**Exercise requirements:** Everything in the data gets repeated exactly, except for the pictures.

┌─ Excerpted records

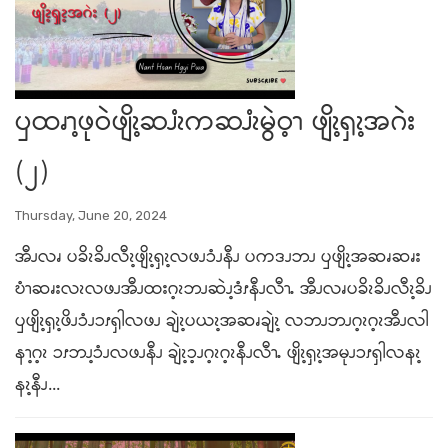
ၦထၧၫ့ဖုဝဲဖျိၩ့ဆၨၩကဆၨၩမွဲဝ့ၫ ဖျိၩ့ၡၩ့အဂဲး
(၂)
Thursday, June 20, 2024
အီၪလၧ ပခိၩခိၪလီၩ့ဖျိၩ့ၡၩ့လဖၪၥံၪနီၪ ပကဒၪဘၪ ၦဖျိၩ့အဆၧဆၧး
ဎံၫဆၧးလၩလဖၪအီၪထးဂ့ၩဘၪဆဲၪ့ဒံၭနီၪလီၫႉ အီၪလၧပခိၩခိၪလီၩ့ခိၪ
ၦဖျိၩ့ၡၩ့ဖိၪၥံၪၥၭၡါလဖၪ ချဲၩ့ပယၩ့အဆၧချဲၩ့ လဘၪဘၪဂ့ၩဂ့ၩအီၪလါ
နၫ့ဂ့ၩ ၥၭဘၪ့ၥံၪလဖၪနီၪ ချဲၩ့ၥ့ၪဂ့ၩဂ့ၩနီၪလီၫႉ ဖျိၩ့ၡၩ့အမုၪၥၭၡါလနၩ့
နၩ့နီၪ...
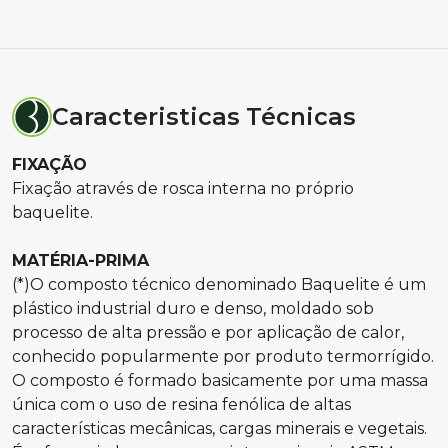
Caracteristicas Técnicas
FIXAÇÃO
Fixação através de rosca interna no próprio
baquelite.
MATÉRIA-PRIMA
(*)O composto técnico denominado Baquelite é um
plástico industrial duro e denso, moldado sob
processo de alta pressão e por aplicação de calor,
conhecido popularmente por produto termorrígido.
O composto é formado basicamente por uma massa
única com o uso de resina fenólica de altas
características mecânicas, cargas minerais e vegetais.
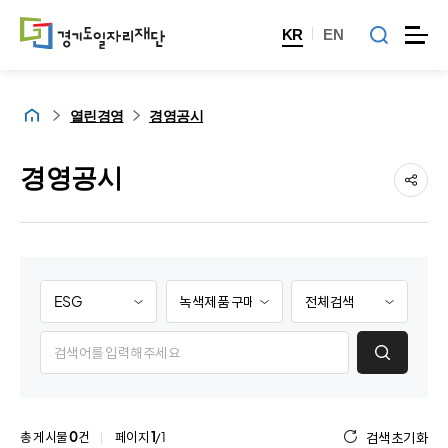
KR
EN
홈
열린경영
경영공시
경영공시
대
소
제
분
분
목
류
류
/
게
검
검
내
시
색
색
용
물
항
항
검
검
목
목
색
색
선
선
항
총 게시물
0
건
페이지
1
/1
검색초기화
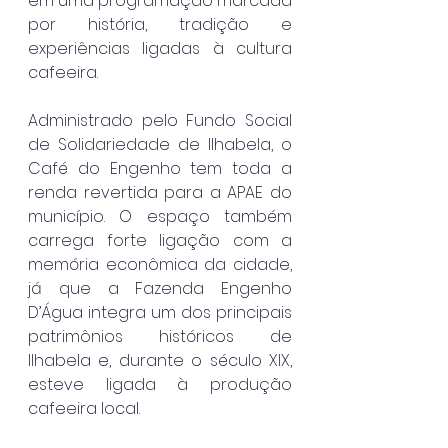
em uma programação marcada 
por história, tradição e 
experiências ligadas à cultura 
cafeeira.
Administrado pelo Fundo Social 
de Solidariedade de Ilhabela, o 
Café do Engenho tem toda a 
renda revertida para a APAE do 
município. O espaço também 
carrega forte ligação com a 
memória econômica da cidade, 
já que a Fazenda Engenho 
D’Água integra um dos principais 
patrimônios históricos de 
Ilhabela e, durante o século XIX, 
esteve ligada à produção 
cafeeira local.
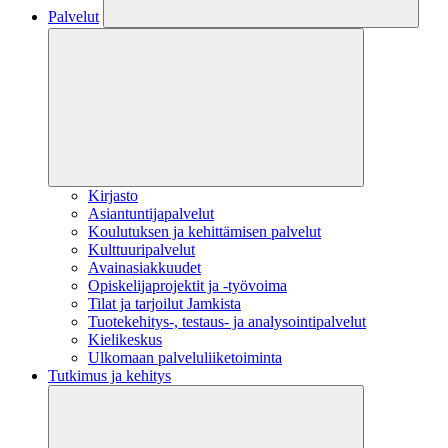
Palvelut
Kirjasto
Asiantuntijapalvelut
Koulutuksen ja kehittämisen palvelut
Kulttuuripalvelut
Avainasiakkuudet
Opiskelijaprojektit​ ja -työvoima
Tilat ja tarjoilut Jamkista
Tuotekehitys-, testaus- ja analysointipalvelut
Kielikeskus
Ulkomaan palveluliiketoiminta
Tutkimus ja kehitys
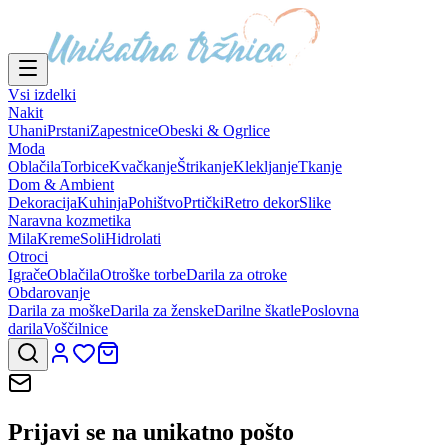
Vsi izdelki
Nakit
Uhani
Prstani
Zapestnice
Obeski & Ogrlice
Moda
Oblačila
Torbice
Kvačkanje
Štrikanje
Klekljanje
Tkanje
Dom & Ambient
Dekoracija
Kuhinja
Pohištvo
Prtički
Retro dekor
Slike
Naravna kozmetika
Mila
Kreme
Soli
Hidrolati
Otroci
Igrače
Oblačila
Otroške torbe
Darila za otroke
Obdarovanje
Darila za moške
Darila za ženske
Darilne škatle
Poslovna
darila
Voščilnice
Prijavi se na
unikatno pošto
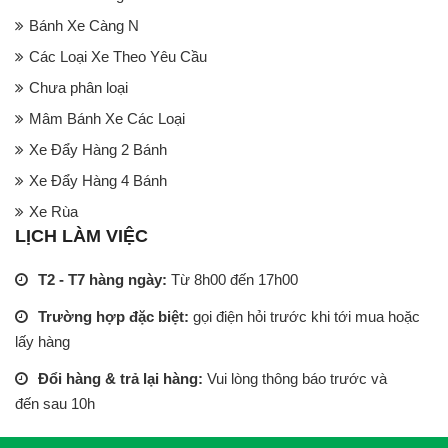
Bánh Xe Càng N
Các Loại Xe Theo Yêu Cầu
Chưa phân loại
Mâm Bánh Xe Các Loại
Xe Đẩy Hàng 2 Bánh
Xe Đẩy Hàng 4 Bánh
Xe Rùa
LỊCH LÀM VIỆC
T2 - T7 hàng ngày:
Từ 8h00 đến 17h00
Trường hợp đặc biệt:
gọi điện hỏi trước khi tới mua hoặc
lấy hàng
Đổi hàng & trả lại hàng:
Vui lòng thông báo trước và
đến sau 10h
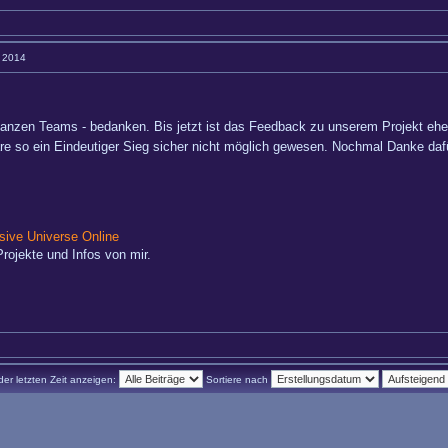
3 2014
nzen Teams - bedanken. Bis jetzt ist das Feedback zu unserem Projekt eher
wäre so ein Eindeutiger Sieg sicher nicht möglich gewesen. Nochmal Danke da
ive Universe Online
rojekte und Infos von mir.
der letzten Zeit anzeigen:
Sortiere nach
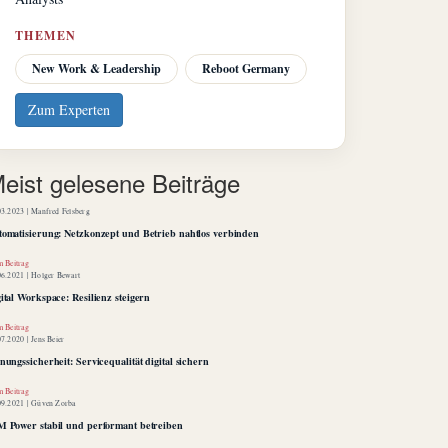
THEMEN
New Work & Leadership
Reboot Germany
Zum Experten
eist gelesene Beiträge
03.2023 |
Manfred Felsberg
tomatisierung: Netzkonzept und Betrieb nahtlos verbinden
 Beitrag
06.2021 |
Holger Bewart
ital Workspace: Resilienz steigern
 Beitrag
07.2020 |
Jens Beier
nungssicherheit: Servicequalität digital sichern
 Beitrag
09.2021 |
Güven Zorba
M Power stabil und performant betreiben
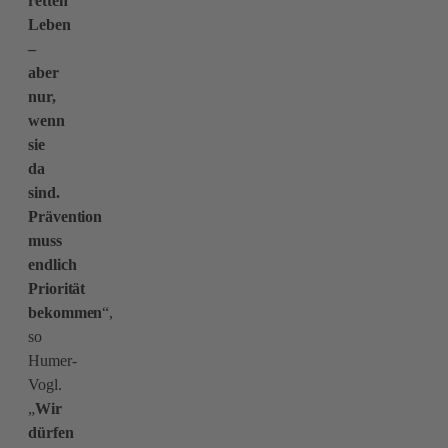
retten
Leben
–
aber
nur,
wenn
sie
da
sind.
Prävention
muss
endlich
Priorität
bekommen
“,
so
Humer-
Vogl.
„
Wir
dürfen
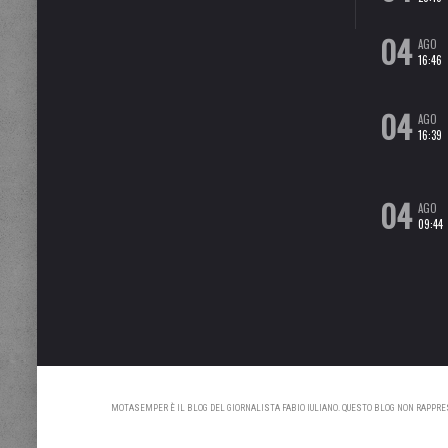
04
AGO
16:46
04
AGO
16:39
04
AGO
09:44
MOTASEMPER È IL BLOG DEL GIORNALISTA FABIO IULIANO. QUESTO BLOG NON RAPPRESE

└─

**Expected output:**
ၦထၧၫ့ဖုဝဲဖျိၩ့ဆၨၩကဆၨၩမွဲဝ့ၫ ဖျိၩ့ၡၩ့အဂဲး
(၂)
Thursday, June 20, 2024
အီၪလၧ ပခိၩခိၪလီၩ့ဖျိၩ့ၡၩ့လဖၪၥံၪနီၪ ပကဒၪဘၪ ၦဖျိၩ့အဆၧဆၧး
ဎံၫဆၧးလၩလဖၪအီၪထးဂ့ၩဘၪဆဲၪ့ဒံၭနီၪလီၫႉ အီၪလၧပခိၩခိၪလီၩ့ခိၪ
ၦဖျိၩ့ၡၩ့ဖိၪၥံၪၥၭၡါလဖၪ ချဲၩ့ပယၩ့အဆၧချဲၩ့ လဘၪဘၪဂ့ၩဂ့ၩအီၪလါ
နၫ့ဂ့ၩ ၥၭဘၪ့ၥံၪလဖၪနီၪ ချဲၩ့ၥ့ၪဂ့ၩဂ့ၩနီၪလီၫႉ ဖျိၩ့ၡၩ့အမုၪၥၭၡါလနၩ့
နၩ့နီၪ...
Caracteristicas Técnicas
FIXAÇÃO
Fixação através de rosca interna no próprio
baquelite.
MATÉRIA-PRIMA
(*)O composto técnico denominado Baquelite é um
plástico industrial duro e denso, moldado sob
processo de alta pressão e por aplicação de calor,
conhecido popularmente por produto termorrígido.
O composto é formado basicamente por uma massa
única com o uso de resina fenólica de altas
características mecânicas, cargas minerais e vegetais.
KR
EN
홈
열린경영
경영공시
경영공시
대
소
제
분
분
목
류
류
/
게
검
검
내
시
색
색
용
물
항
항
검
검
목
목
색
색
선
선
항
총 게시물
0
건
페이지
1
/1
검색초기화
em uma programação marcada 
por história, tradição e 
experiências ligadas à cultura 
cafeeira.
Administrado pelo Fundo Social 
de Solidariedade de Ilhabela, o 
Café do Engenho tem toda a 
renda revertida para a APAE do 
município. O espaço também 
carrega forte ligação com a 
memória econômica da cidade, 
já que a Fazenda Engenho 
D’Água integra um dos principais 
patrimônios históricos de 
Ilhabela e, durante o século XIX, 
esteve ligada à produção 
cafeeira local.
Palvelut
Kirjasto
Asiantuntijapalvelut
Koulutuksen ja kehittämisen palvelut
Kulttuuripalvelut
Avainasiakkuudet
Opiskelijaprojektit​ ja -työvoima
Tilat ja tarjoilut Jamkista
Tuotekehitys-, testaus- ja analysointipalvelut
Kielikeskus
Ulkomaan palveluliiketoiminta
Tutkimus ja kehitys
Vsi izdelki
Nakit
Uhani
Prstani
Zapestnice
Obeski & Ogrlice
Moda
Oblačila
Torbice
Kvačkanje
Štrikanje
Klekljanje
Tkanje
Dom & Ambient
Dekoracija
Kuhinja
Pohištvo
Prtički
Retro dekor
Slike
Naravna kozmetika
Mila
Kreme
Soli
Hidrolati
Otroci
Igrače
Oblačila
Otroške torbe
Darila za otroke
Obdarovanje
Darila za moške
Darila za ženske
Darilne škatle
Poslovna
darila
Voščilnice
Prijavi se na
unikatno pošto
Bánh Xe Càng N
Các Loại Xe Theo Yêu Cầu
Chưa phân loại
Mâm Bánh Xe Các Loại
Xe Đẩy Hàng 2 Bánh
Xe Đẩy Hàng 4 Bánh
Xe Rùa
LỊCH LÀM VIỆC
T2 - T7 hàng ngày:
Từ 8h00 đến 17h00
Trường hợp đặc biệt:
gọi điện hỏi trước khi tới mua hoặc
lấy hàng
Đổi hàng & trả lại hàng:
Vui lòng thông báo trước và
đến sau 10h
3 2014
nzen Teams - bedanken. Bis jetzt ist das Feedback zu unserem Projekt eher
wäre so ein Eindeutiger Sieg sicher nicht möglich gewesen. Nochmal Danke da
ive Universe Online
rojekte und Infos von mir.
der letzten Zeit anzeigen:
Sortiere nach
THEMEN
New Work & Leadership
Reboot Germany
Zum Experten
eist gelesene Beiträge
03.2023 |
Manfred Felsberg
tomatisierung: Netzkonzept und Betrieb nahtlos verbinden
 Beitrag
06.2021 |
Holger Bewart
ital Workspace: Resilienz steigern
 Beitrag
07.2020 |
Jens Beier
nungssicherheit: Servicequalität digital sichern
 Beitrag
09.2021 |
Güven Zorba
M Power stabil und performant betreiben
retten
Leben
–
aber
nur,
wenn
sie
da
sind.
Prävention
muss
endlich
Priorität
bekommen
“,
so
Humer-
Vogl.
„
Wir
dürfen
04
AGO
16:46
04
AGO
16:39
04
AGO
09:44
MOTASEMPER È IL BLOG DEL GIORNALISTA FABIO IULIANO. QUESTO BLOG NON RAPPRESE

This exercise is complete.